Please start any new threads on our new site at https://forums.sqlteam.com. We've got lots of great SQL Server experts to answer whatever question you can come up with.

 All Forums
 SQL Server 2000 Forums
 Transact-SQL (2000)
 Removing Duplicates (Not the Usual)

Author  Topic 

paul.rowling
Yak Posting Veteran

81 Posts

Posted - 2003-08-06 : 10:25:43
Hi,

I use some software to identify duplicate records based on inital and surname for people who live at the same address.
There is a field in the database called dup_code which stores the identifying value e.g if two records were identified as duplicates they would both be given a dup code of 1. The next preceeding duplicate records would then be given a dup_code of two and so on.
The problem is this: for example the software identifies S Andrews, Sarah Andrews, Sharon Andrews as duplicates because they all have the same initial. What I want to be able to do in this scenario is say that none of them are duplicates as we cannot determine whether S Andrews is the same as Sarah or Sharon. On the other hand if the following scenario arose where S Andrews and Sarah Andrews were marked as duplicates you could assume that these are duplicates and can be left as so. In the first scenario I just want to update the dup_code to 0 as 0 means that the records are not duplicates.
The software automatically detects that Sharon Andrews and Sharon Andrews are duplicates and so there is nothing more I need to do with scenario's such as this.
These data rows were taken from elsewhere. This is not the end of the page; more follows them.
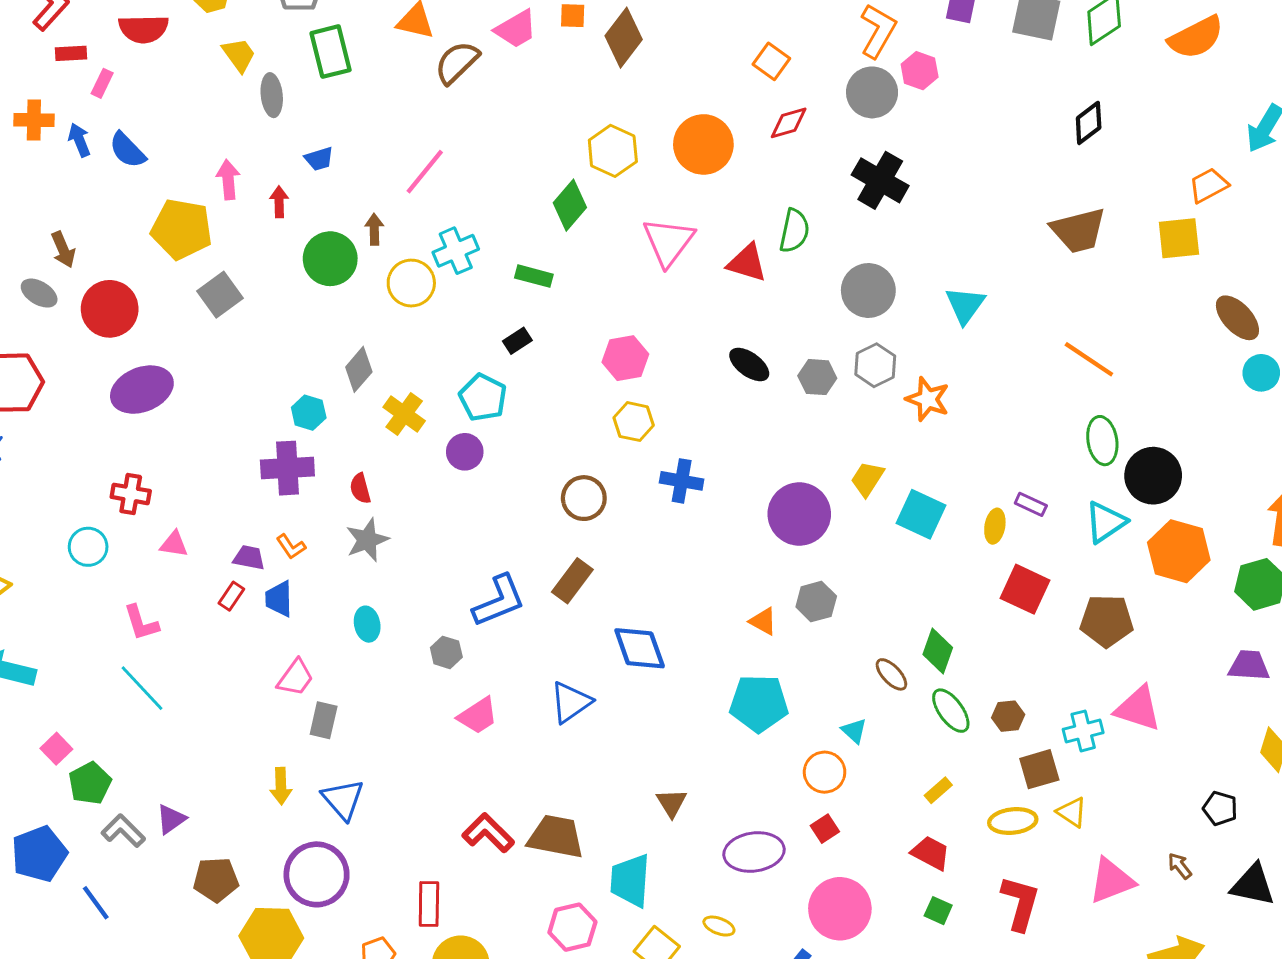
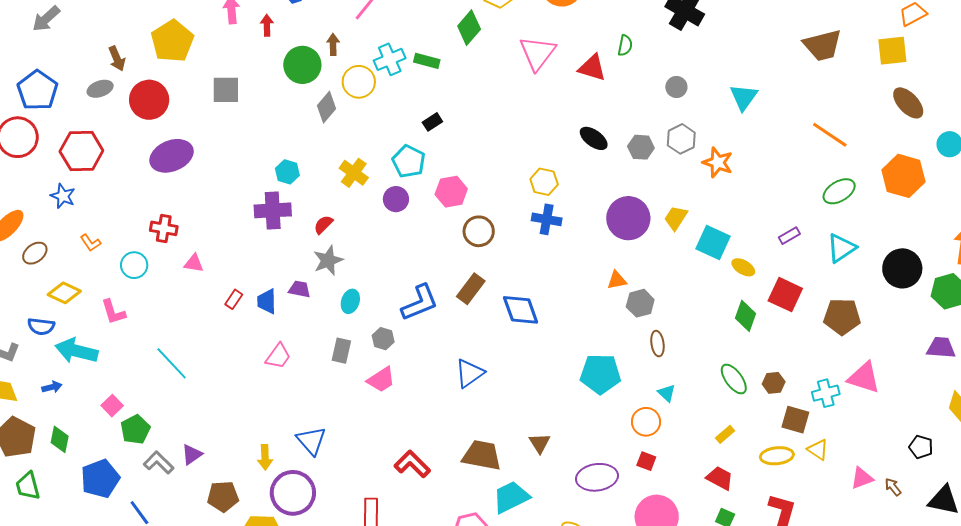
yellow pentagon: (182, 229) -> (172, 41), moved, turned 30
green semicircle: (794, 231) -> (625, 46), size x0.7
green rectangle: (534, 276) -> (427, 61), moved
gray circle: (868, 290) -> (676, 87), size x0.6
gray ellipse: (39, 293) -> (100, 89), turned -50
gray square: (220, 295) -> (226, 90), turned 36
brown ellipse: (1237, 318) -> (908, 103), moved
pink hexagon: (625, 358) -> (451, 192), moved
gray diamond: (359, 369) -> (326, 107), moved
yellow hexagon: (634, 422) -> (544, 182), moved
green ellipse: (1102, 441) -> (839, 191), turned 68
black circle: (1153, 476) -> (902, 268), moved
red semicircle: (360, 488) -> (323, 225), turned 60
purple rectangle: (1031, 504) -> (789, 236), turned -55
purple circle: (799, 514) -> (628, 218), moved
yellow ellipse: (995, 526) -> (743, 267), moved, turned -70
orange L-shape: (291, 547) -> (90, 243), moved
orange hexagon: (1179, 551) -> (903, 176), moved
purple trapezoid: (249, 558) -> (299, 289), moved
orange triangle: (763, 621) -> (617, 280), moved, turned -40
pink L-shape: (141, 623) -> (113, 312), moved
cyan ellipse: (367, 624) -> (350, 301), moved, turned 30
blue diamond: (640, 648) -> (521, 310), moved
green diamond: (938, 651) -> (745, 316), moved
brown ellipse: (891, 674) -> (657, 344), moved, turned 35
pink trapezoid: (478, 716) -> (381, 380), moved
gray rectangle: (324, 720) -> (341, 351), moved
brown square: (1039, 769) -> (795, 420), turned 32
yellow arrow: (281, 786) -> (265, 457), moved
red square: (825, 829) -> (646, 461), turned -36
brown trapezoid: (556, 837) -> (482, 455), moved
cyan trapezoid: (630, 880) -> (511, 497), turned 60
pink triangle: (1111, 881) -> (862, 478), moved, size x0.7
Can anyone shed any light on this?

Cheers

Paul

X002548
Not Just a Number

15586 Posts

Posted - 2003-08-06 : 12:02:21
Anyway, Paul...You would need to more clearly define a dup...

How many positions of the first name for example (Sue, Susie, Susan, dups?)

Alos what else Birthdate?

I imagine 1st init, last name, birth date, state code..
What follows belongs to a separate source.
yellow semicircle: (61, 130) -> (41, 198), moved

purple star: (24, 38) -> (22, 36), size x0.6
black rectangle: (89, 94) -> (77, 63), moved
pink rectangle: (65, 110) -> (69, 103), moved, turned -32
somethings we've used in the past...by all means not an absoulte

Just the ability to get close...used a total positive match to exclude excats..then get fuzzy...
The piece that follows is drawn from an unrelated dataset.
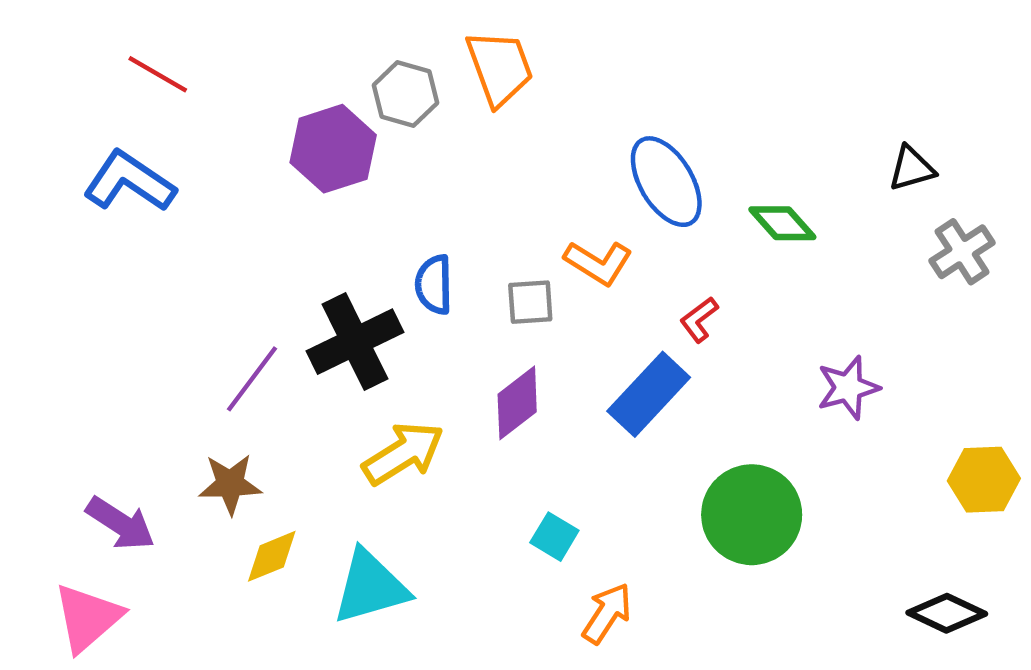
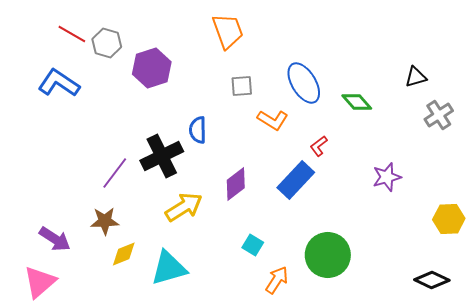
gray hexagon: (405, 94) -> (107, 43), moved
gray square: (530, 302) -> (242, 86), moved
green circle: (752, 515) -> (328, 255), moved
Use a join of 2 reult sets to get a single row and insert into a work table with an IDENTITY Columns


MOO



Brett

8-)

SELECT POST=NewId()
Go to Top of Page

paul.rowling
Yak Posting Veteran

81 Posts

Posted - 2003-08-06 : 17:33:16
Hi Brett,

Thanks for posting, I think I may have confused things with my previous description. The software that I use actually identifies the duplicates for me based on Initial, Surname, Property and Postcode so that I don't have to worry about doing that. The way that it identifies duplicate records is by entering a value in a dup_code field. The problem is that it's not that clever when you have for example the following records all at the same address:

S Andrews
Sarah Andrews
Sharon Andrews

The software will mark all these records as duplicates because the first letter of the "Forename" field is "S". The software identifies the records as duplicates in the following way:

Forename Surname Dup_Code

S Andrews 1
Sarah Andrews 1
Sharon Andrews 1
Paul Rowling 2
P Rowling 2
Ozzie Osborne 0

In this example any record that does not have a duplicate record is always given a dup_code of 0. All other records are given a unique dup_code which will match with an associated duplicate record.
Because there is no way to identify if S Andrews is a duplicate with Sarah or Sharon, I want to update their dup_code to 0, but leave all others intact.
Does this make sense now........my head hurts!!!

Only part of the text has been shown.